O julgamento foi concluído com o voto do ministro Gilmar Mendes, segundo o qual a restrição do foro por prerrogativa de função é incompatível com a Constituição Federal. Segundo ele, a prerrogativa de foro com a amplitude dada pelo texto constitucional tornou-se insustentável, e relembrou o julgamento da Ação Penal 470 (mensalão), que afetou substancialmente a pauta de julgamentos do Plenário. No entanto, explicou Mendes, não basta a percepção do STF quanto à inconveniência da prerrogativa de foro para autorizar a reinterpretação da norma constitucional.

De acordo com o ministro, as constituições brasileiras sempre trouxeram regras sobre prerrogativa de foro, com algumas alterações quanto ao número de autoridades contempladas. Entretanto, destacou, “desde sempre a interpretação estabelecida, pública e notória, alcança todas as acusações criminais contra as autoridades, independentemente do tempo do crime ou de sua ligação ao cargo ou função pública”. A restrição da prerrogativa de foro em relação aos crimes cometidos no exercício do cargo, mais ainda, se ligados ao ofício, “desborda não apenas do texto constitucional, mas da interpretação a ele dada ao longo da história”, afirmou.

O ministro Gilmar Mendes seguiu a posição apresentada pelo ministro Dias Toffoli, mas acrescentou em seu voto proposta de edição de súmula vinculante para considerar inconstitucionais dispositivos de constituição estadual que estendam a prerrogativa de foro a autoridades em cargo similar ao dos parlamentares federais. Também para Mendes, as consequências da nova interpretação acerca do foro por prerrogativa de função devem ser estendidas aos ministros do Supremo e membros do Ministério Público Federal, inclusive, declarando-se inconstitucionais todas as normas que dão prerrogativas aos membros do Judiciário e do MP.
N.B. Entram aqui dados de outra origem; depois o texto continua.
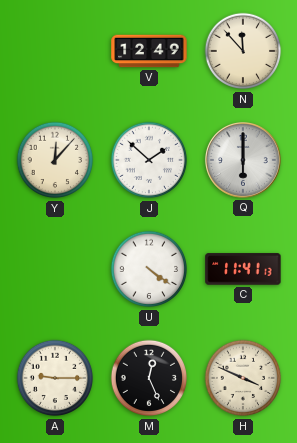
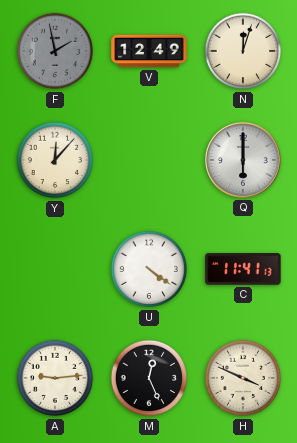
F: none -> 1:58
N: 11:53 -> 12:03
J: 1:52 -> none
A: 9:15 -> 9:14
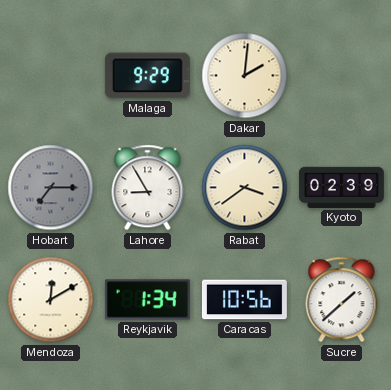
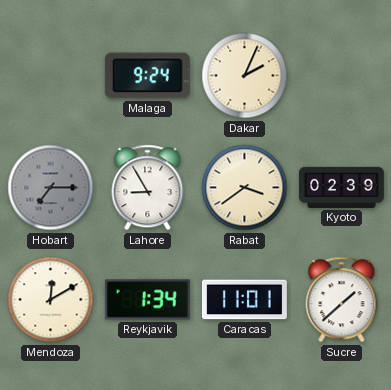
Malaga: 9:29 -> 9:24
Dakar: 2:01 -> 2:04
Caracas: 10:56 -> 11:01
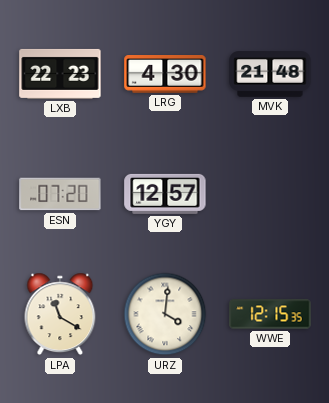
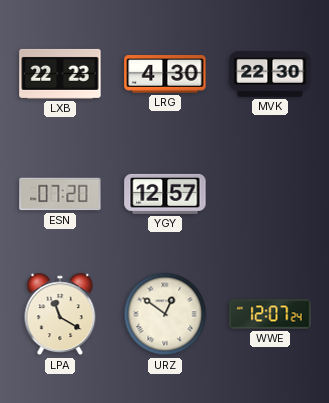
MVK: 21:48 -> 22:30
URZ: 4:01 -> 12:51
WWE: 12:15 -> 12:07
Na segunda-feira (7), o ministro do Superior Tribunal de Justiça (STJ), Luís Felipe Salomão, entendeu que os Estados, por simetria, são obrigados a se organizarem de forma simétrica à prevista para a União. Assim, seguindo o julgamento do STF, entendeu ser necessária a interpretação restrita das competências constitucionais e determinou o envio para a Justiça da Paraíba de ação penal contra o atual governador do Estado, por envolver supostos crimes praticados antes de assumir o cargo. Além disto, enviará o tema para a Corte Especial do STJ para definição dos casos que envolvam demais agentes públicos, como conselheiros de tribunais de contas e desembargadores.

O STF, ao interpretar restritivamente o artigo 86, da Constituição Federal, agiu como legislador, manteve o foro privilegiado dos demais cargos de funções de Estado com esta prerrogativa e, com este impasse, dará margem a muitas interpretações, inclusive sendo pedido ao próprio STF para solucioná-las. Os parlamentares somente terão a prerrogativa do foro por ato relacionado ao seu mandado.

A limitação do foro privilegiado para os parlamentares e, seguindo entendimento do STJ deverá ser estendida aos demais cargos, deixa os juízes de primeiro grau mais suscetíveis a pressões externas diversas para impedir o andamento dos processos criminais e, em muitos casos, significará a impunidade de ocupantes de cargos políticos e públicos, pelo fato de terem grande capacidade de influência local e regional.